Stored data entries:
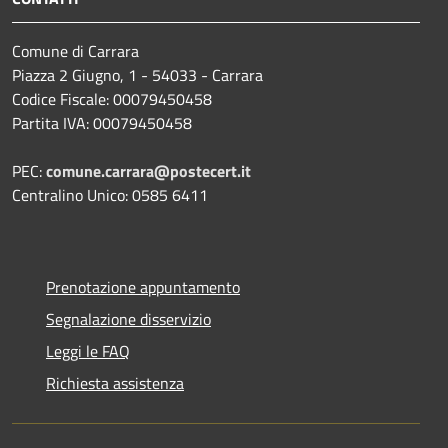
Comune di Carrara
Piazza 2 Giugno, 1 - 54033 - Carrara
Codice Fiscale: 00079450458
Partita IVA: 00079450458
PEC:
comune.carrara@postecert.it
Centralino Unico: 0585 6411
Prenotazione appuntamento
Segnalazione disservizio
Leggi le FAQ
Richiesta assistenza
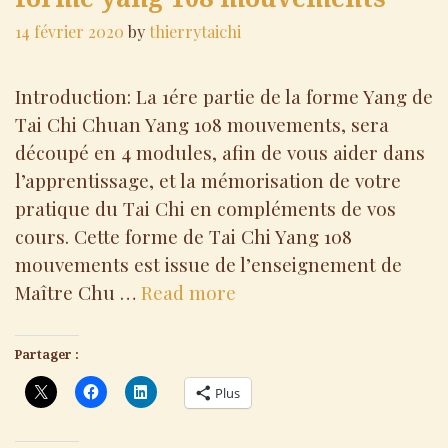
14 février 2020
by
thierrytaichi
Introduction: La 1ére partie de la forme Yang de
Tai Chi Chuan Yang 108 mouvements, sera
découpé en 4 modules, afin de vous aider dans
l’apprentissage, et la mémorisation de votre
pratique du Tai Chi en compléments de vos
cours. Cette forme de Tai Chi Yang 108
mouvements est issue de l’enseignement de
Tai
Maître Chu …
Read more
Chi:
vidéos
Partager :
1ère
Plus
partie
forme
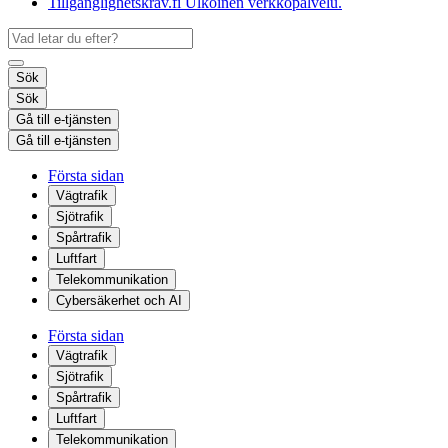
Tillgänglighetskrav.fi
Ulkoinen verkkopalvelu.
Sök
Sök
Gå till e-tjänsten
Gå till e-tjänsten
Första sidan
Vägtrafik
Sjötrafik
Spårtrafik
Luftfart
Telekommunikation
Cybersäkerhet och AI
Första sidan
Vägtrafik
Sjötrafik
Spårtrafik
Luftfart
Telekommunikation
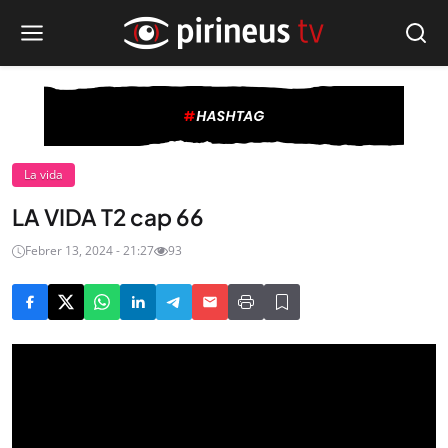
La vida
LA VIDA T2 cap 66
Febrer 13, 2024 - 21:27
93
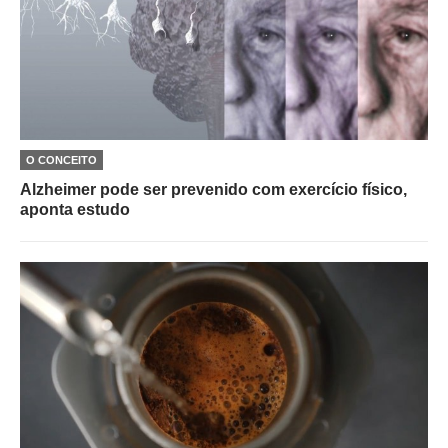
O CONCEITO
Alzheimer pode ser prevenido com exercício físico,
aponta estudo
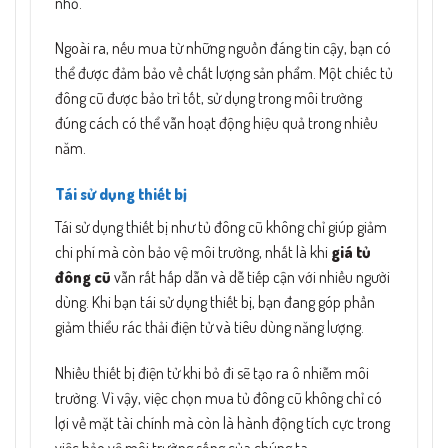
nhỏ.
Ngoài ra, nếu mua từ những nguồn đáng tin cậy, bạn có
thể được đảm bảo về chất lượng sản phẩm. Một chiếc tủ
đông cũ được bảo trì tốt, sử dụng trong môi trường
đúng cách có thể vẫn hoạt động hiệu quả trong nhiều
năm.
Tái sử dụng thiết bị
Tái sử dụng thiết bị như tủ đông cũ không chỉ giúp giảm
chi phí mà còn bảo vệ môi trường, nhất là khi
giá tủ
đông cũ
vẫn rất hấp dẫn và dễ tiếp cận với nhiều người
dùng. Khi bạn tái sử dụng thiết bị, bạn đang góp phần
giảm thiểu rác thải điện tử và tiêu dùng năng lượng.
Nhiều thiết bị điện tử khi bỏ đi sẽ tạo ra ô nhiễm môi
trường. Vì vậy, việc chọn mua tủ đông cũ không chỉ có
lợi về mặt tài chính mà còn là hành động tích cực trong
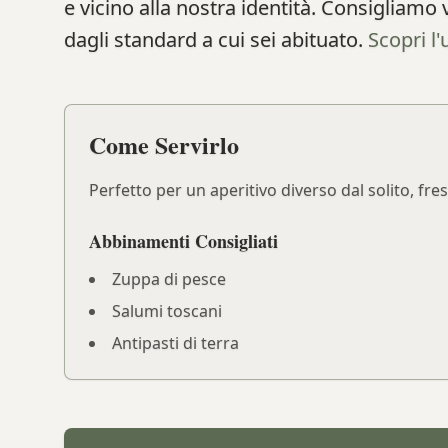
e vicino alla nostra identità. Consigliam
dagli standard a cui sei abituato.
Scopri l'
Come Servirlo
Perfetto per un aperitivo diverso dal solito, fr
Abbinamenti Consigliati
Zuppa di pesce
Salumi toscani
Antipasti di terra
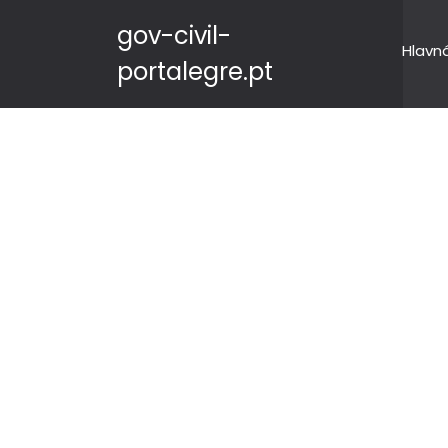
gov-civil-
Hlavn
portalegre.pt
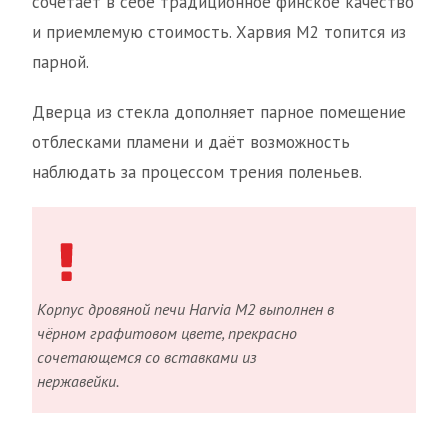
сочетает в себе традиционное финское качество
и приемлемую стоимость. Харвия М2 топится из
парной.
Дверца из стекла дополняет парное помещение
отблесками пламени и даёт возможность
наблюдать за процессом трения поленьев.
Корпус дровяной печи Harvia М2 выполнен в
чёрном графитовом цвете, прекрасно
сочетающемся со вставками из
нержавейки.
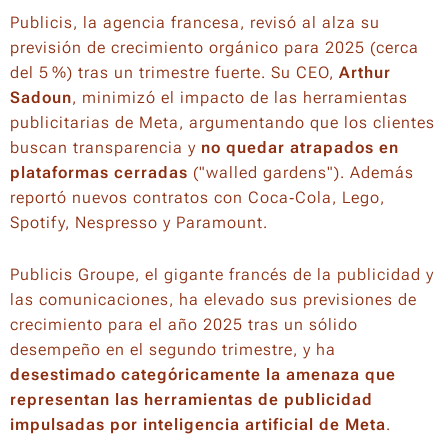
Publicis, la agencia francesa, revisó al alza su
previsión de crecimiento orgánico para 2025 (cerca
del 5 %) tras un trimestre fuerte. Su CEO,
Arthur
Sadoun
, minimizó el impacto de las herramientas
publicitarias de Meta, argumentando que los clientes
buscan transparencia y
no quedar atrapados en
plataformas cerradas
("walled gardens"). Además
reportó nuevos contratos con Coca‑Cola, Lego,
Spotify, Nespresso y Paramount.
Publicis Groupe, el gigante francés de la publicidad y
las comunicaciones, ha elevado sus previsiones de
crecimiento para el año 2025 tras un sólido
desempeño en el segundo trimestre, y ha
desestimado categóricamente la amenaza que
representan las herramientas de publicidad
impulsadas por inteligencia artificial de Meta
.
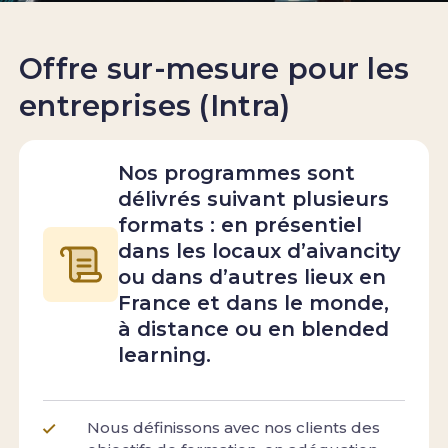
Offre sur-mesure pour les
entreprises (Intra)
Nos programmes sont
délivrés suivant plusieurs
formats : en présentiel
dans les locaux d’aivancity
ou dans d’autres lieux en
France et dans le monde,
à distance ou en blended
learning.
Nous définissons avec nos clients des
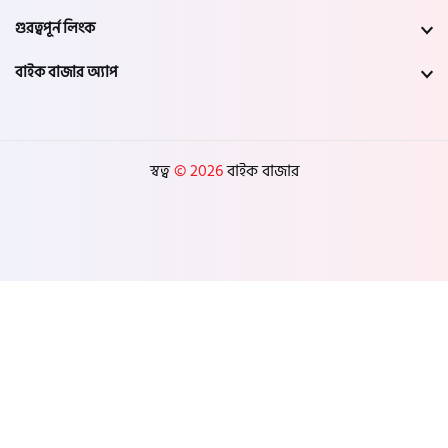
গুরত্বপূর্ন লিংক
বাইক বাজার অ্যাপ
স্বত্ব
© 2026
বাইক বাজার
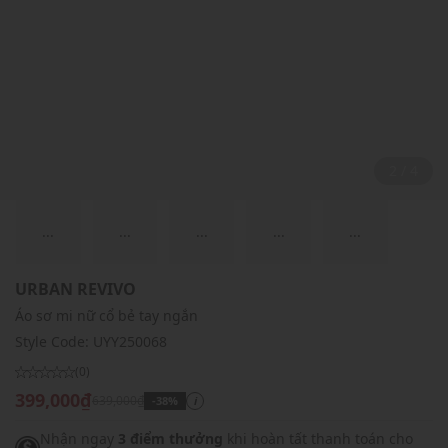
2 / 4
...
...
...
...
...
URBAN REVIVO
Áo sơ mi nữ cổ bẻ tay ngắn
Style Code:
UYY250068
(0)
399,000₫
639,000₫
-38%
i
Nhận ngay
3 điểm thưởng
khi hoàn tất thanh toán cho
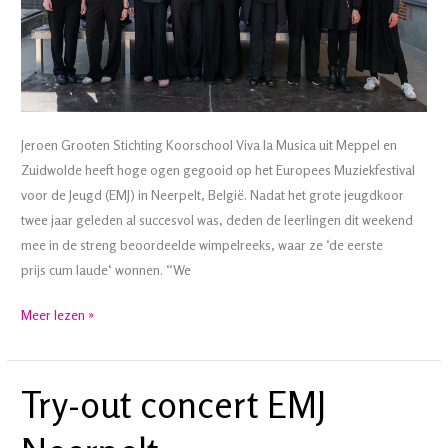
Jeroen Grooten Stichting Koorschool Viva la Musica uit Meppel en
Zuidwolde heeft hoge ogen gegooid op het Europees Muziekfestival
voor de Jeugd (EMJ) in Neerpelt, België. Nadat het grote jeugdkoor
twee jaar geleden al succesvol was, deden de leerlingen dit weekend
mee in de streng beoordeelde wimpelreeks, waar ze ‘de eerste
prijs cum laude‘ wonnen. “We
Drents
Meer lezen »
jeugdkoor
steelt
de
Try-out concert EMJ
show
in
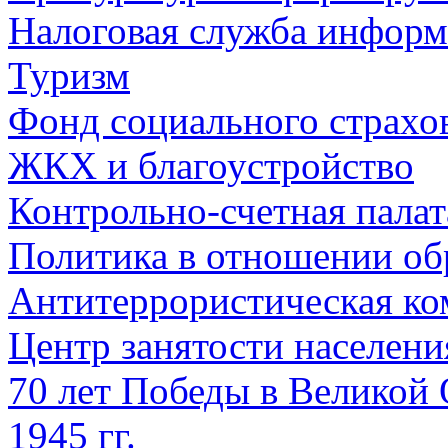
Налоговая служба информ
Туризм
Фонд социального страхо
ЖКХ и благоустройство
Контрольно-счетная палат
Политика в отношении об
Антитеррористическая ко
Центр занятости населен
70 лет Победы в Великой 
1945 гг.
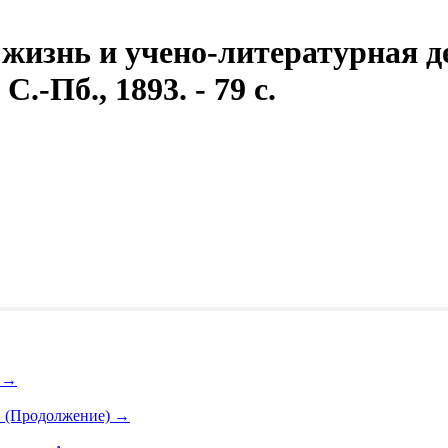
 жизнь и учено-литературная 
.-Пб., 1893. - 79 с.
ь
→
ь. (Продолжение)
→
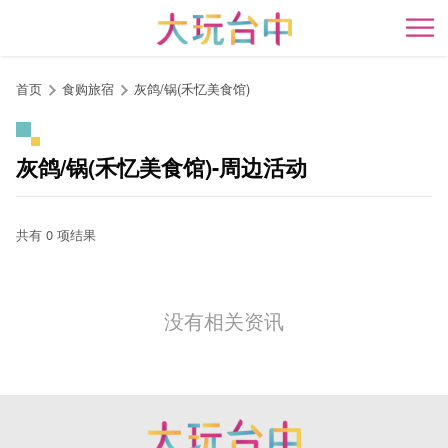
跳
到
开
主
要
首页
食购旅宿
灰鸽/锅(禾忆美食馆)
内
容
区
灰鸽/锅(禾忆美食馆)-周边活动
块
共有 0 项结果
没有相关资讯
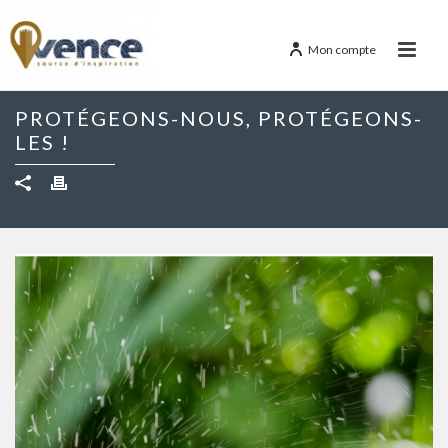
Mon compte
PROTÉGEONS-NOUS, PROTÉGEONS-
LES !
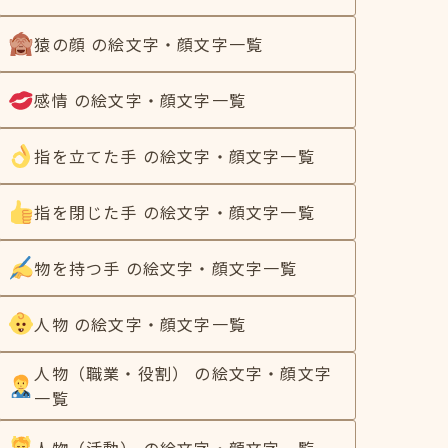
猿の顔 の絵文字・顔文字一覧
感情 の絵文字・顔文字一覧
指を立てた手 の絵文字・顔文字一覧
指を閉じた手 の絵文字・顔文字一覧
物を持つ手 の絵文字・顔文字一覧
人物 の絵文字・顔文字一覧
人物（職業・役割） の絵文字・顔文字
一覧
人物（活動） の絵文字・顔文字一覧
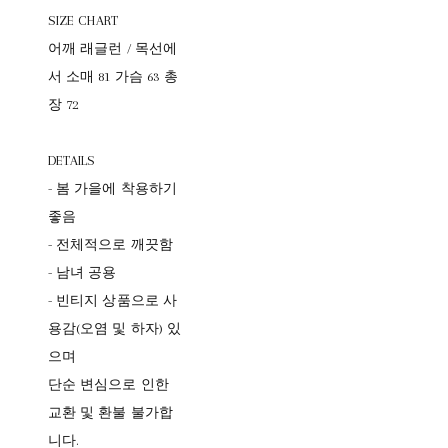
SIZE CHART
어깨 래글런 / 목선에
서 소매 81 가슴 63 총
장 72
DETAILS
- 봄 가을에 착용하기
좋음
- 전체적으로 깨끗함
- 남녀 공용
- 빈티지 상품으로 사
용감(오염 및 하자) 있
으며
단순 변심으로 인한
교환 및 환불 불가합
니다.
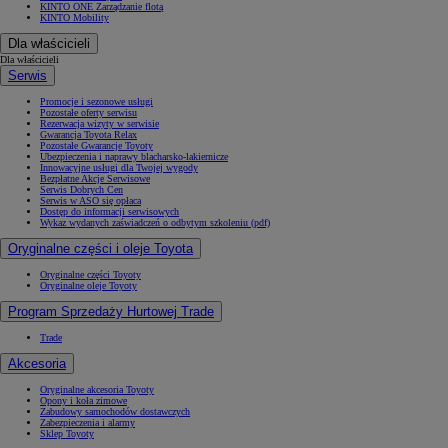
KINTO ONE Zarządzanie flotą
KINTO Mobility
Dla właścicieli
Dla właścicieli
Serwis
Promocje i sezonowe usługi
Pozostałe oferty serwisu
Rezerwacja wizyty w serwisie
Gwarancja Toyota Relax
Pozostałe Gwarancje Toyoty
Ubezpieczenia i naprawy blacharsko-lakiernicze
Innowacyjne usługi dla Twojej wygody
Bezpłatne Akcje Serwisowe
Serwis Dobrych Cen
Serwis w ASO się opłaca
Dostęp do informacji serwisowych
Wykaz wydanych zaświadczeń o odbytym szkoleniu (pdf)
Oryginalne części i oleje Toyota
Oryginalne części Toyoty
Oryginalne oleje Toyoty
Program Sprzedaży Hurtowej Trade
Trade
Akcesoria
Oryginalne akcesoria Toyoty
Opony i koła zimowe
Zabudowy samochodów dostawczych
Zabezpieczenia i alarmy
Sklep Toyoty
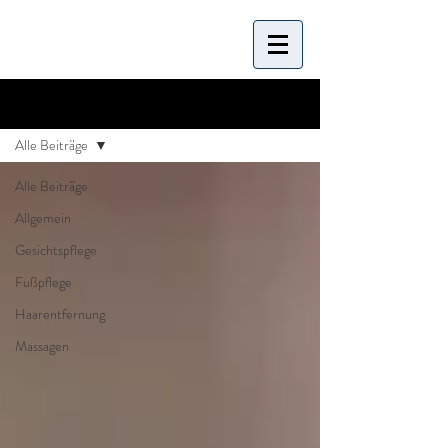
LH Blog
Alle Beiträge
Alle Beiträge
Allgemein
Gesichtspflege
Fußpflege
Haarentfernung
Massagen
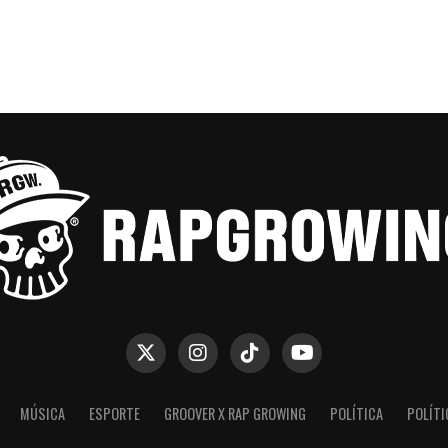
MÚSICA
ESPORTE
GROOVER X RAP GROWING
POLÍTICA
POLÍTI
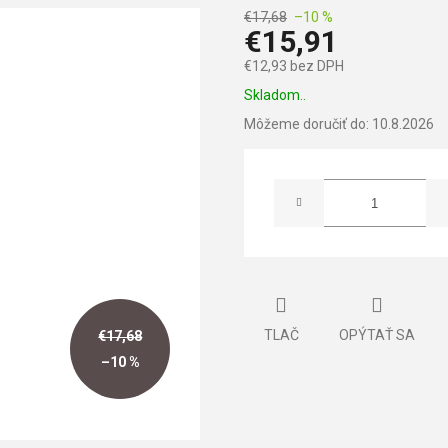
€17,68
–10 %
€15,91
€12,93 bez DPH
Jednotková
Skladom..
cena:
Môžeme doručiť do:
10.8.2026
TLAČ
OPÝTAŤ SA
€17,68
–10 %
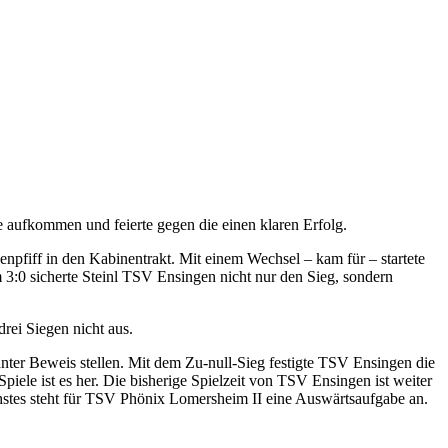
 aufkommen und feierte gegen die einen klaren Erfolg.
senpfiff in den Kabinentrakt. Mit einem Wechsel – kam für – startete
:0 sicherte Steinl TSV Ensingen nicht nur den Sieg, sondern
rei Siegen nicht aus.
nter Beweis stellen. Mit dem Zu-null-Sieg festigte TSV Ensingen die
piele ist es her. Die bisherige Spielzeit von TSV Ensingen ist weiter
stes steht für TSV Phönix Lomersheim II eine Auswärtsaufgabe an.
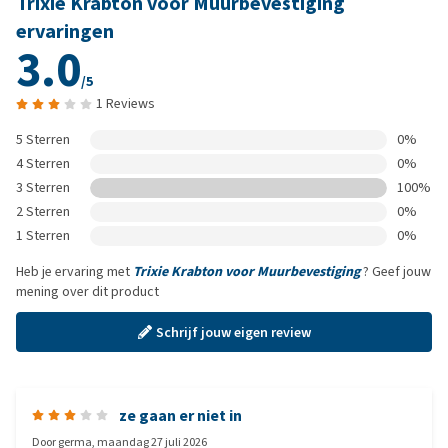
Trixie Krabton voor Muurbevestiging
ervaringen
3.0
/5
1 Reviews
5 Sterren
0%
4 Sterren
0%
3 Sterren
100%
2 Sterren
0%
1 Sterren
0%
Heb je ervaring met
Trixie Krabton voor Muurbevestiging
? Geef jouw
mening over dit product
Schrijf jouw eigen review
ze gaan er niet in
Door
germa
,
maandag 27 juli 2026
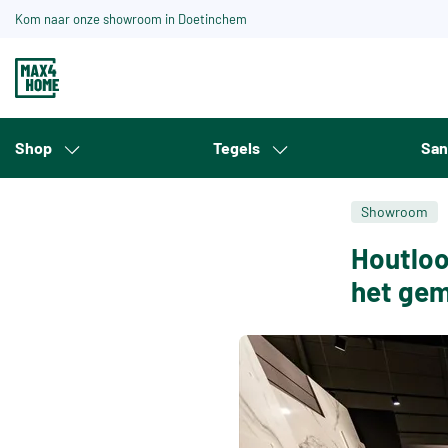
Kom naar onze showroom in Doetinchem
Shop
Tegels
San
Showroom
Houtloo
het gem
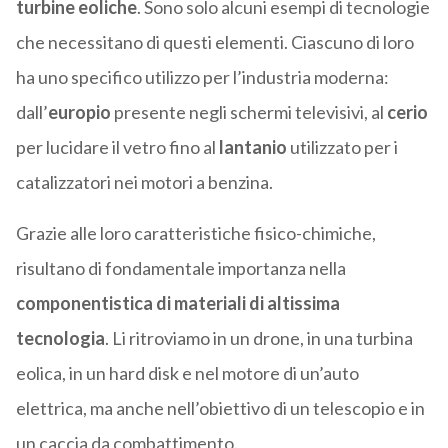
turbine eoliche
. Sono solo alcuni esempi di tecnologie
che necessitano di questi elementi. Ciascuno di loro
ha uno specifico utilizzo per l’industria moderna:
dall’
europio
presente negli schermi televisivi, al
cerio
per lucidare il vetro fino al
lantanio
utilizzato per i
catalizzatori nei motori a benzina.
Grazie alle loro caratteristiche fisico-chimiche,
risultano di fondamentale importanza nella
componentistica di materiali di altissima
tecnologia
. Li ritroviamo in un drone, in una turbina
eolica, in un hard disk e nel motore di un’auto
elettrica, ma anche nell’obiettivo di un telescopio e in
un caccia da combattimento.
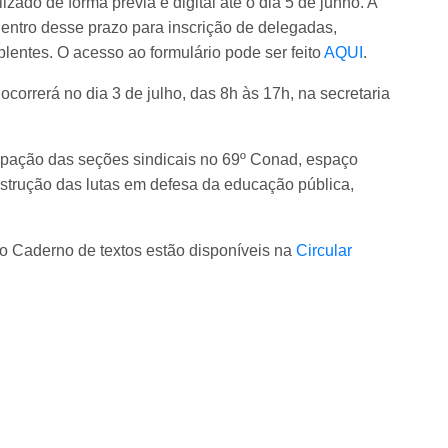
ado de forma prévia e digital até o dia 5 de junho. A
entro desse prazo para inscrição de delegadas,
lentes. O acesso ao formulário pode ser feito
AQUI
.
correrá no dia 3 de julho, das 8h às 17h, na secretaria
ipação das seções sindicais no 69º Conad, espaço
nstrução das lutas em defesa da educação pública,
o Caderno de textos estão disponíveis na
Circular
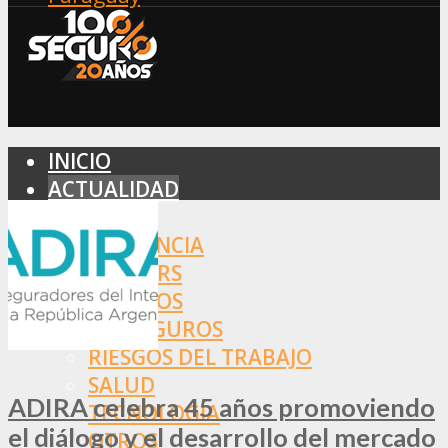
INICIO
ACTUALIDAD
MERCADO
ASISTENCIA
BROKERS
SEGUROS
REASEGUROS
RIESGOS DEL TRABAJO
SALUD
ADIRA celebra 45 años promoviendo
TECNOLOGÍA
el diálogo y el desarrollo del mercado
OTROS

YOUR GOAL
Pull every line containing "pode" out of the data above.

FINAL ANSWER
Alzheimer pode ser prevenido com exercício físico,
lentes. O acesso ao formulário pode ser feito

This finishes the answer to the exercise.